The pros guide to haggling/bargaining in Southeast Asia

Read the room

First you must know where you can and cannot haggle. If you’re in a shop with a proper POS/till, you’re likely not going to get anywhere. In a mall, definitely now. In any shop on the street or a flea market, you’re good to go.

Don’t get too attached

The second first rule of haggling is not to get too attached. You’re almost certain to encounter the exact same thing again, so not buying it right now is not an issue. Plus the sellers can tell how much you want it and will price accordingly. This means keeping the “oohs”, “aahs” and “wows” to a minimum.

This also allows you to walk away which is the most effective Hail Mary in haggling. Sellers know if they don’t close you now, they never will. So, as a last resort when you’re just that final push away from the deal say thanks and start walking away. In many cases you’ll be dragged back and the deal will be done.

It’s all business man

Don’t take it personally. The people selling things are out to make a living and you must respect that. You must understand that they’re there to feed their families and maximize their profits. They aren’t out to get you. Don’t take it personal and very importantly don’t make it personal. Take is as part of the travels and in good faith. You can always just walk away and there’s no harm done.

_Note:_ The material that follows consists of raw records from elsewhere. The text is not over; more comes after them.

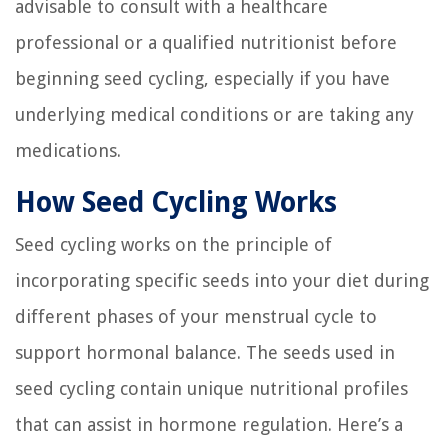
advisable to consult with a healthcare
professional or a qualified nutritionist before
beginning seed cycling, especially if you have
underlying medical conditions or are taking any
medications.
How Seed Cycling Works
Seed cycling works on the principle of
incorporating specific seeds into your diet during
different phases of your menstrual cycle to
support hormonal balance. The seeds used in
seed cycling contain unique nutritional profiles
that can assist in hormone regulation. Here’s a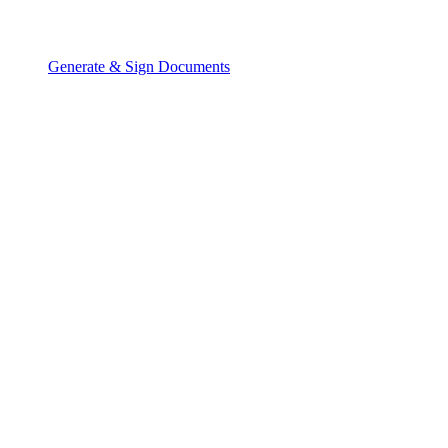
Generate & Sign Documents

Your aim also shouldn’t be to “force” the lowest price possible through any means necessary since that would just be a douche move.

Couples rule

Couples have an advantage in nearly all situations, especially multi-lingual ones. When one of you spots something they like the other can play the bad cop and keep complaining how it’s too expensive. If you still aren’t satisfied with the price you can blame it on the other one.

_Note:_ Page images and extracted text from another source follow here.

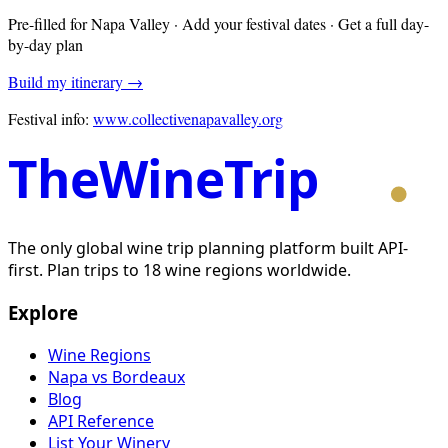
Pre-filled for
Napa Valley
· Add your festival dates · Get a full day-
by-day plan
Build my itinerary →
Festival info:
www.collectivenapavalley.org
TheWineTrip
The only global wine trip planning platform built API-
first. Plan trips to 18 wine regions worldwide.
Explore
Wine Regions
Napa vs Bordeaux
Blog
API Reference
List Your Winery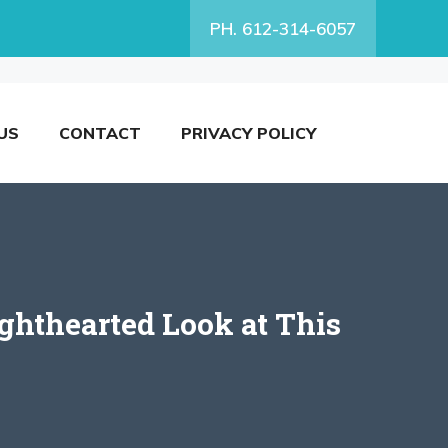
PH. 612-314-6057
US
CONTACT
PRIVACY POLICY
ghthearted Look at This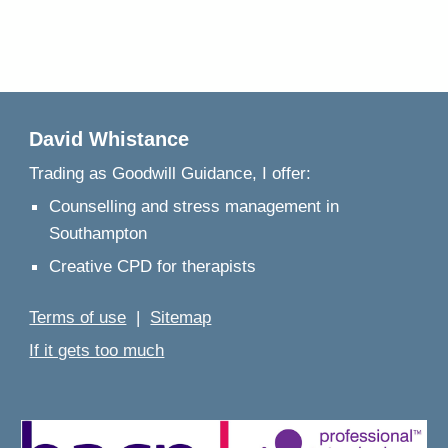
David Whistance
Trading as
Goodwill Guidance, I offer:
Counselling and stress management in
Southampton
Creative CPD for therapists
Terms of use
|
Sitemap
If it gets too much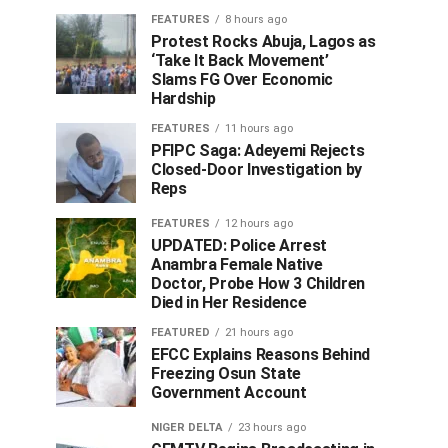
FEATURES
8 hours ago
Protest Rocks Abuja, Lagos as
‘Take It Back Movement’
Slams FG Over Economic
Hardship
FEATURES
11 hours ago
PFIPC Saga: Adeyemi Rejects
Closed-Door Investigation by
Reps
FEATURES
12 hours ago
UPDATED: Police Arrest
Anambra Female Native
Doctor, Probe How 3 Children
Died in Her Residence
FEATURED
21 hours ago
EFCC Explains Reasons Behind
Freezing Osun State
Government Account
NIGER DELTA
23 hours ago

Never buy at the first place you see

Especially at the places that are frequented by tourists — prices there are likely to be double or triple the ones in town. Do shop around and come back to the one that had the best deal or version of the thing you’re after. You also wont be able to gauge the actual worth unless you’ve asked in a couple of different places. If you’re asking for an item for price X and you keep getting turned down you can be pretty certain that you’ll never get it for that amount anywhere and you’ll have to adjust that price.

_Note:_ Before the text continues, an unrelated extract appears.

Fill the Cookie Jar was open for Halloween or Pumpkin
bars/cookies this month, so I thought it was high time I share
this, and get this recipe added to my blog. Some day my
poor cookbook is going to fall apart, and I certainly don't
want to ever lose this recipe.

At places with high traffic you should also lowball hard since they’re probably giving you the highest price they can imagine. Shops near Angkor Wat are about three times the price of Siem Reap, carrying identical things, but they have huge traffic so they can afford to try their luck. If, however, you’re there in a low season, when they give you their price express horror and offer something much lower and you’re likely to meet near the lower end.

Bonus: you probably overpaid, and that’s OK

In many countries people live on a few dollars a day so don’t flash your cash (for safety and douchebaggery reasons) but don’t try to gouge as much as possible. Also know that these people are almost definitely much more skilled then you and you could have gotten a better price but don’t sweat it too much. It’s part of the experience and practice makes perfect.

Me, personally, I always overpay for frigging postcards because I can never remember how much I “normally” pay for them or am in a rush and want them quick. I think every trip I’ve gotten postcards and then seen a place with half the price in 10 minutes, but I am a sucker for kids selling them.